From the Star & Sickle:
Many thought the older, more experienced women who beat Team Canada last weekend in a warmup to the 2006 Winter Olympics would win against the high schoolers. Especially after coaches agreed to a no-checking rule.
But the young Warroad Warriors lived up to the town’s long history of hockey honor, winning 2-1 by beating the women at their own game of finesse and speed.
I find it curious that it is still considered a major political event for a professional women’s tennis player to have beaten a 55-year old man in an unsporting match – it’s seldom mentioned that Riggs had to cover the doubles court and still only lost 6-4, 6-3, 6-3 – while one of the world’s top women’s teams can’t beat a squad of high school boys.
Interestingly enough, it’s seldom either the male or female athletes who get worked up about sex issues in sports, since everyone who plays a sport knows perfectly well how things stand. It’s only the feminist propagandists, the dweebs with two left feet who go into academia, and the clueless wonders who take both types seriously that think there’s anything to discuss. Remember when the media was prattling about how the US women’s soccer team would beat the US men? To their credit, Mia Hamm and company didn’t want any part of that claim.
One of the many reasons I quit critiquing amateur fiction at the Critters Workshop is that I kept running into writers of both sexes who insisted that a Xena-style uber-warrioress was perfectly credible; that no magic sword or divine heritage was needed to explain why a woman was inexplicably faster and stronger than the trained warriors she was dispatching with ease.
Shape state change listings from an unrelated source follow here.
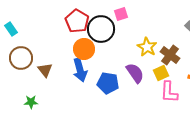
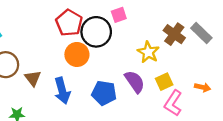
brown cross: (170, 55) -> (174, 34), moved
blue arrow: (80, 70) -> (62, 91), moved
pink L-shape: (169, 92) -> (173, 103), turned 30

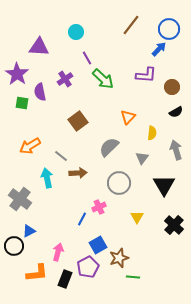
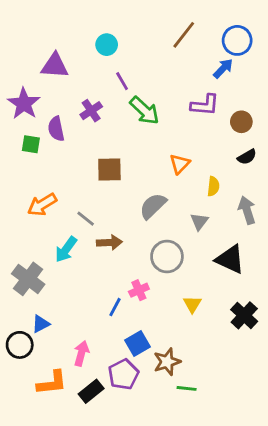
brown square: (78, 121) -> (109, 170), turned 36
cyan arrow: (47, 178) -> (66, 249), turned -132
black triangle: (164, 185) -> (230, 259), turned -35
black rectangle: (65, 279) -> (91, 391), turned 30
They would defend their silly stories with tales of a cousin who was a martial arts champion and so forth… naturally, not a single one of them had ever so much as witnessed a round of fencing, sparring or any other related activity.
VOX: “Can’t you just make her a half-elf or something, all right?”
WOULD-BE WRITER: “You’re just being sexist! My sister….”
VOX: “Okay, look, if she suddenly started flying, would you feel the need to explain it?”
WOULD-BE WRITER: “Um… well, yeah, of course!”
VOX: “You’ve described her as a peasant farm girl. She’s strong, she’s independent, she’s survived the tragic murder of her parents, etc. Fine, if cliched. But the reader will find it no more credible for her to suddenly dispatch 15 elite warriors of the Kingsguard than it is for her to inexplicably fly.”
WOULD-BE WRITER: “That’s because no one can fly. But women are just as tough and strong and fast as men. My sister….”
VOX: “You’re right. Keep it just the way it is. No, I have no more suggestions, I’m sure it will be a best-seller.”